There is no way to redo 1991, but there are ways to do better.
The facts underlying Christine Blasey Ford's claim of being sexually assaulted by a young Brett Kavanaugh will continue to be revealed as confirmation proceedings unfold. Yet it's impossible to miss the parallels between the Kavanaugh confirmation hearing of 2018 and the 1991 confirmation hearing for Justice Clarence Thomas. In 1991, the Senate Judiciary Committee had an opportunity to demonstrate its appreciation for both the seriousness of sexual harassment claims and the need for public confidence in the character of a nominee to the Supreme Court. It failed on both counts.

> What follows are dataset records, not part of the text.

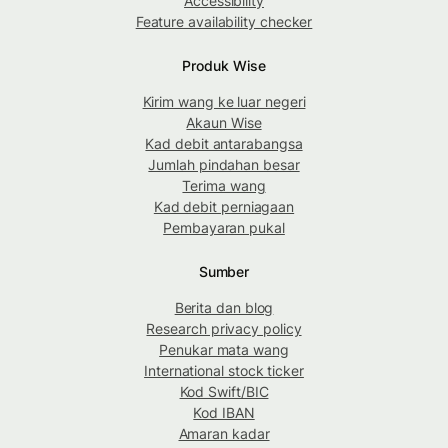
Accessibility
Feature availability checker
Produk Wise
Kirim wang ke luar negeri
Akaun Wise
Kad debit antarabangsa
Jumlah pindahan besar
Terima wang
Kad debit perniagaan
Pembayaran pukal
Sumber
Berita dan blog
Research privacy policy
Penukar mata wang
International stock ticker
Kod Swift/BIC
Kod IBAN
Amaran kadar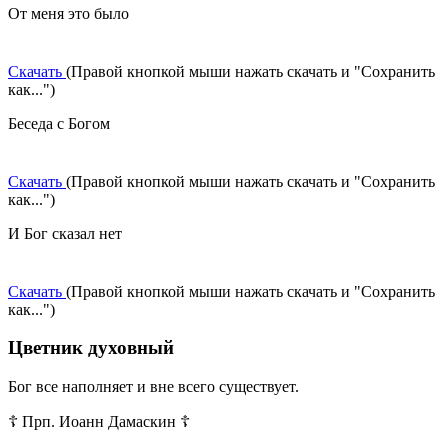
От меня это было
Скачать
(Правой кнопкой мыши нажать скачать и "Сохранить
как...")
Беседа с Богом
Скачать
(Правой кнопкой мыши нажать скачать и "Сохранить
как...")
И Бог сказал нет
Скачать
(Правой кнопкой мыши нажать скачать и "Сохранить
как...")
Цветник духовный
Бог все наполняет и вне всего существует.
☦ Прп. Иоанн Дамаскин ☦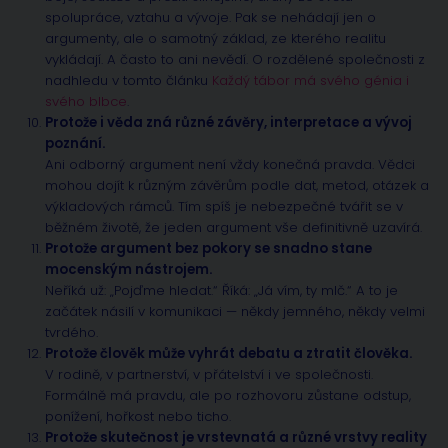
spolupráce, vztahu a vývoje. Pak se nehádají jen o
argumenty, ale o samotný základ, ze kterého realitu
vykládají. A často to ani nevědí. O rozdělené společnosti z
nadhledu v tomto článku
Každý tábor má svého génia i
svého blbce
.
Protože i věda zná různé závěry, interpretace a vývoj
poznání.
Ani odborný argument není vždy konečná pravda. Vědci
mohou dojít k různým závěrům podle dat, metod, otázek a
výkladových rámců. Tím spíš je nebezpečné tvářit se v
běžném životě, že jeden argument vše definitivně uzavírá.
Protože argument bez pokory se snadno stane
mocenským nástrojem.
Neříká už: „Pojďme hledat.“ Říká: „Já vím, ty mlč.“ A to je
začátek násilí v komunikaci — někdy jemného, někdy velmi
tvrdého.
Protože člověk může vyhrát debatu a ztratit člověka.
V rodině, v partnerství, v přátelství i ve společnosti.
Formálně má pravdu, ale po rozhovoru zůstane odstup,
ponížení, hořkost nebo ticho.
Protože skutečnost je vrstevnatá a r
ůzné vrstvy reality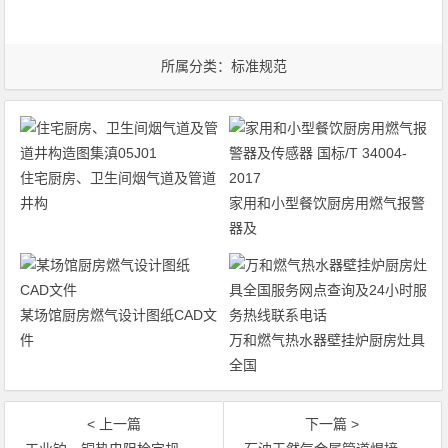
所属分类：
标准规范
住宅厨房、卫生间烟气道及管道
井构
家用和小型餐饮厨房用燃气报警
器及
某场馆厨房燃气设计图纸CAD文
件
万和燃气热水器壁挂炉厨房灶具
全国
< 上一篇
下一篇 >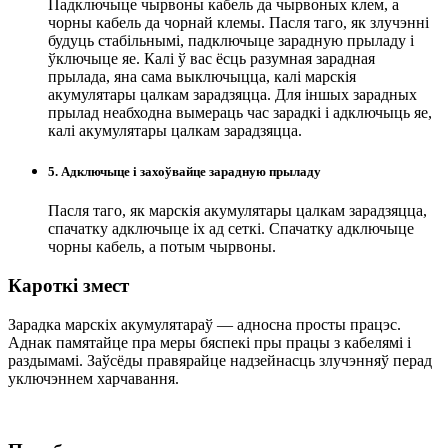
Падключыце чырвоны кабель да чырвоных клем, а
чорны кабель да чорнай клемы. Пасля таго, як злучэнні
будуць стабільнымі, падключыце зарадную прыладу і
ўключыце яе. Калі ў вас ёсць разумная зарадная
прылада, яна сама выключыцца, калі марскія
акумулятары цалкам зарадзяцца. Для іншых зарадных
прылад неабходна вымераць час зарадкі і адключыць яе,
калі акумулятары цалкам зарадзяцца.
5. Адключыце і захоўвайце зарадную прыладу
Пасля таго, як марскія акумулятары цалкам зарадзяцца,
спачатку адключыце іх ад сеткі. Спачатку адключыце
чорны кабель, а потым чырвоны.
Кароткі змест
Зарадка марскіх акумулятараў — адносна просты працэс.
Аднак памятайце пра меры бяспекі пры працы з кабелямі і
раздымамі. Заўсёды правярайце надзейнасць злучэнняў перад
уключэннем харчавання.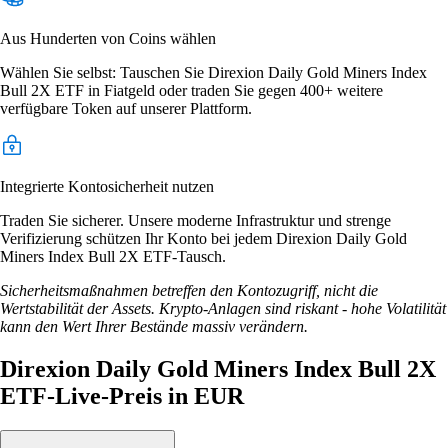
Aus Hunderten von Coins wählen
Wählen Sie selbst: Tauschen Sie Direxion Daily Gold Miners Index
Bull 2X ETF in Fiatgeld oder traden Sie gegen 400+ weitere
verfügbare Token auf unserer Plattform.
Integrierte Kontosicherheit nutzen
Traden Sie sicherer. Unsere moderne Infrastruktur und strenge
Verifizierung schützen Ihr Konto bei jedem Direxion Daily Gold
Miners Index Bull 2X ETF-Tausch.
Sicherheitsmaßnahmen betreffen den Kontozugriff, nicht die
Wertstabilität der Assets. Krypto-Anlagen sind riskant - hohe Volatilität
kann den Wert Ihrer Bestände massiv verändern.
Direxion Daily Gold Miners Index Bull 2X
ETF-Live-Preis in EUR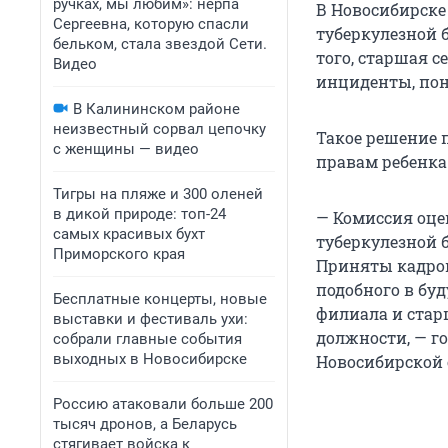
ручках, мы любим»: нерпа
В Новосибирске
Сергеевна, которую спасли
туберкулезной 
бельком, стала звездой Сети.
того, старшая с
Видео
инциденты, по
В Калининском районе
неизвестный сорвал цепочку
Такое решение 
с женщины — видео
правам ребенка
Тигры на пляже и 300 оленей
в дикой природе: топ-24
— Комиссия оце
самых красивых бухт
туберкулезной 
Приморского края
Приняты кадров
подобного в бу
Бесплатные концерты, новые
филиала и стар
выставки и фестиваль ухи:
должности, — г
собрали главные события
выходных в Новосибирске
Новосибирской 
Россию атаковали больше 200
тысяч дронов, а Беларусь
стягивает войска к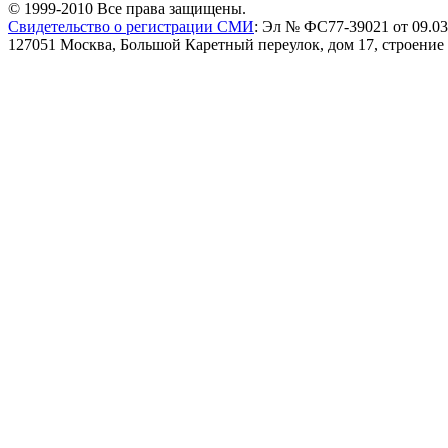
© 1999-2010 Все права защищены.
Свидетельство о регистрации СМИ
: Эл № ФС77-39021 от 09.03
127051 Москва, Большой Каретный переулок, дом 17, строение 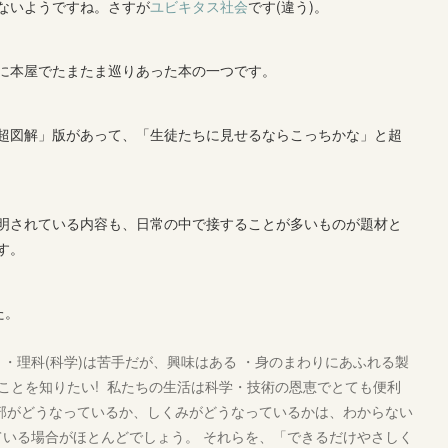
ないようですね。さすが
ユビキタス社会
です(違う)。
に本屋でたまたま巡りあった本の一つです。
超図解」版があって、「生徒たちに見せるならこっちかな」と超
明されている内容も、日常の中で接することが多いものが題材と
す。
た。
・理科(科学)は苦手だが、興味はある ・身のまわりにあふれる製
ることを知りたい! 私たちの生活は科学・技術の恩恵でとても便利
部がどうなっているか、しくみがどうなっているかは、わからない
いる場合がほとんどでしょう。 それらを、「できるだけやさしく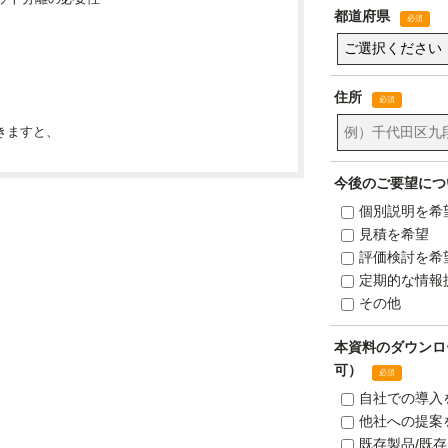
きますと、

As that same committee, on which sit some of the same members as nearly three decades ago, now moves forward with the Kavanaugh confirmation proceedings, the integrity of the court, the country's commitment to addressing sexual violence as a matter of public interest and the lives of the two principle witnesses who will be testifying hang in the balance. Today, the public expects better from our government than we got in 1991, when our representatives performed in ways that gave employers permission to mishandle workplace harassment complaints throughout the following decades. That the Senate Judiciary Committee still lacks a protocol for vetting sexual harassment and assault claims that surface during a confirmation hearing suggests that the committee has learned little from the Thomas hearing, much less the more recent #MeToo movement.

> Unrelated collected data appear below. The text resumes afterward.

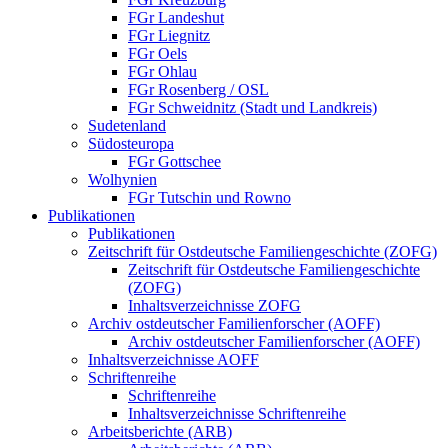
FGr Landeshut
FGr Liegnitz
FGr Oels
FGr Ohlau
FGr Rosenberg / OSL
FGr Schweidnitz (Stadt und Landkreis)
Sudetenland
Südosteuropa
FGr Gottschee
Wolhynien
FGr Tutschin und Rowno
Publikationen
Publikationen
Zeitschrift für Ostdeutsche Familiengeschichte (ZOFG)
Zeitschrift für Ostdeutsche Familiengeschichte
(ZOFG)
Inhaltsverzeichnisse ZOFG
Archiv ostdeutscher Familienforscher (AOFF)
Archiv ostdeutscher Familienforscher (AOFF)
Inhaltsverzeichnisse AOFF
Schriftenreihe
Schriftenreihe
Inhaltsverzeichnisse Schriftenreihe
Arbeitsberichte (ARB)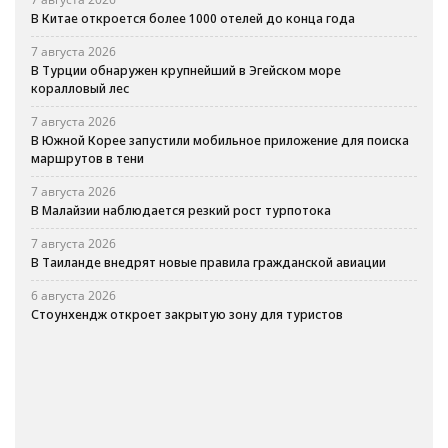
В Китае откроется более 1000 отелей до конца года
7 августа 2026
В Турции обнаружен крупнейший в Эгейском море
коралловый лес
7 августа 2026
В Южной Корее запустили мобильное приложение для поиска
маршрутов в тени
7 августа 2026
В Малайзии наблюдается резкий рост турпотока
7 августа 2026
В Таиланде внедрят новые правила гражданской авиации
6 августа 2026
Стоунхендж откроет закрытую зону для туристов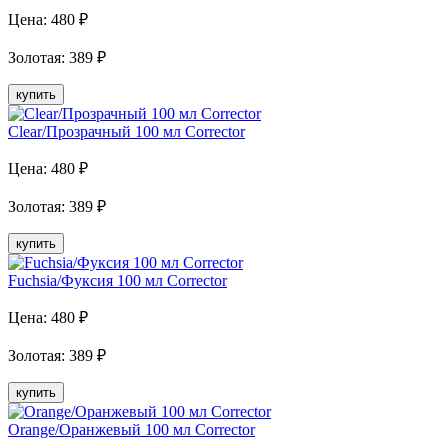
Цена:
480
₽
Золотая
:
389
₽
купить
Clear/Прозрачный 100 мл Corrector
Цена:
480
₽
Золотая
:
389
₽
купить
Fuchsia/Фуксия 100 мл Corrector
Цена:
480
₽
Золотая
:
389
₽
купить
Orange/Оранжевый 100 мл Corrector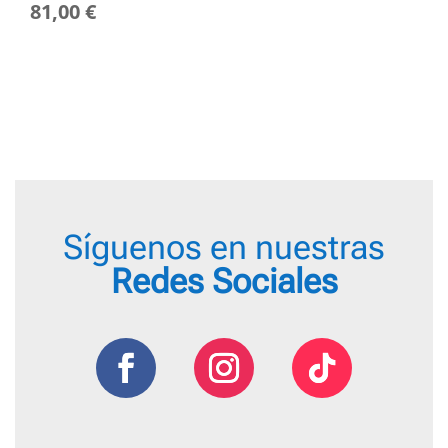
81,00
€
de
preci
desd
31,00
hasta
34,00
Síguenos en nuestras
Redes Sociales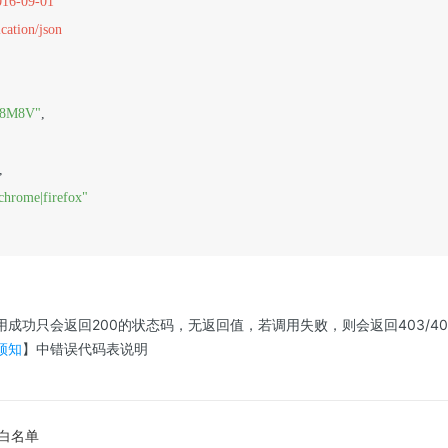
016-09-01
cation/json
08M8V"
,

,

|chrome|firefox"
成功只会返回200的状态码，无返回值，若调用失败，则会返回403/40
须知
】中错误代码表说明
黑白名单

With the current heightened awareness of sexual violence comes heightened accountability for our representatives. To do better, the 2018 Senate Judiciary Committee must demonstrate a clear understanding that sexual violence is a social reality to which elected representatives must respond. A fair, neutral and well-thought-out course is the only way to approach Blasey and Kavanaugh's upcoming testimony. The details of what that process would look like should be guided by experts who have devoted their careers to understanding sexual violence. The job of the Senate Judiciary Committee is to serve as fact-finders, to better serve the American public, and the weight of the government should not be used to destroy the lives of witnesses who are called to testify.
Here are some basic ground rules the committee should follow:
• Refrain from pitting the public interest in confronting sexual harassment against the need for a fair confirmation hearing. Our interest in the integrity of the Supreme Court and in eliminating sexual misconduct, especially in our public institutions, are entirely compatible. Both are aimed at making sure that our judicial system operates with legitimacy.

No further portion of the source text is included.